◆ Record set ◆

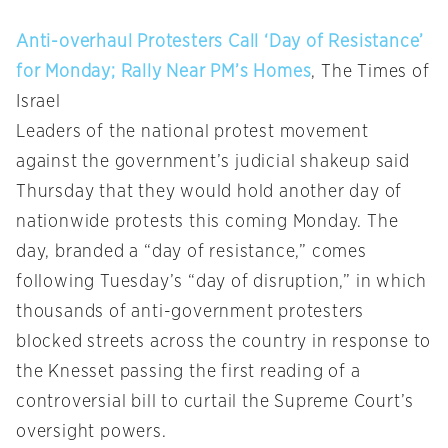
Anti-overhaul Protesters Call ‘Day of Resistance’
for Monday; Rally Near PM’s Homes
, The Times of
Israel
Leaders of the national protest movement
against the government’s judicial shakeup said
Thursday that they would hold another day of
nationwide protests this coming Monday. The
day, branded a “day of resistance,” comes
following Tuesday’s “day of disruption,” in which
thousands of anti-government protesters
blocked streets across the country in response to
the Knesset passing the first reading of a
controversial bill to curtail the Supreme Court’s
oversight powers.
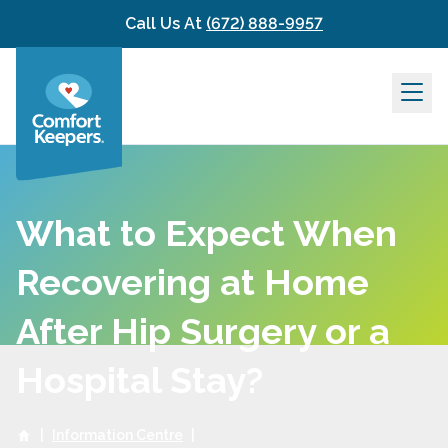
Skip to content
Call Us At
(672) 888-9957
What to Expect When
Recovering at Home
After Hip Surgery or a
Hospital Stay?
|
Information Centre
|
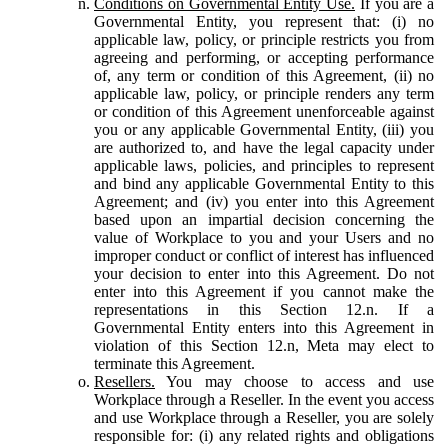
Conditions on Governmental Entity Use.
If you are a
Governmental Entity, you represent that: (i) no
applicable law, policy, or principle restricts you from
agreeing and performing, or accepting performance
of, any term or condition of this Agreement, (ii) no
applicable law, policy, or principle renders any term
or condition of this Agreement unenforceable against
you or any applicable Governmental Entity, (iii) you
are authorized to, and have the legal capacity under
applicable laws, policies, and principles to represent
and bind any applicable Governmental Entity to this
Agreement; and (iv) you enter into this Agreement
based upon an impartial decision concerning the
value of Workplace to you and your Users and no
improper conduct or conflict of interest has influenced
your decision to enter into this Agreement. Do not
enter into this Agreement if you cannot make the
representations in this Section 12.n. If a
Governmental Entity enters into this Agreement in
violation of this Section 12.n, Meta may elect to
terminate this Agreement.
Resellers.
You may choose to access and use
Workplace through a Reseller. In the event you access
and use Workplace through a Reseller, you are solely
responsible for: (i) any related rights and obligations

◆ What the task asks ◆
Transcribe exactly, with no pictures, the lines running from the first line of the material through the line holding "applicable laws, policies, and".

◆ Solution for this task ◆
Anti-overhaul Protesters Call ‘Day of Resistance’
for Monday; Rally Near PM’s Homes
, The Times of
Israel
Leaders of the national protest movement
against the government’s judicial shakeup said
Thursday that they would hold another day of
nationwide protests this coming Monday. The
day, branded a “day of resistance,” comes
following Tuesday’s “day of disruption,” in which
thousands of anti-government protesters
blocked streets across the country in response to
the Knesset passing the first reading of a
controversial bill to curtail the Supreme Court’s
oversight powers.
Skip to content
Call Us At
(672) 888-9957
What to Expect When
Recovering at Home
After Hip Surgery or a
Hospital Stay?
|
Information Centre
|
Conditions on Governmental Entity Use.
If you are a
Governmental Entity, you represent that: (i) no
applicable law, policy, or principle restricts you from
agreeing and performing, or accepting performance
of, any term or condition of this Agreement, (ii) no
applicable law, policy, or principle renders any term
or condition of this Agreement unenforceable against
you or any applicable Governmental Entity, (iii) you
are authorized to, and have the legal capacity under
applicable laws, policies, and principles to represent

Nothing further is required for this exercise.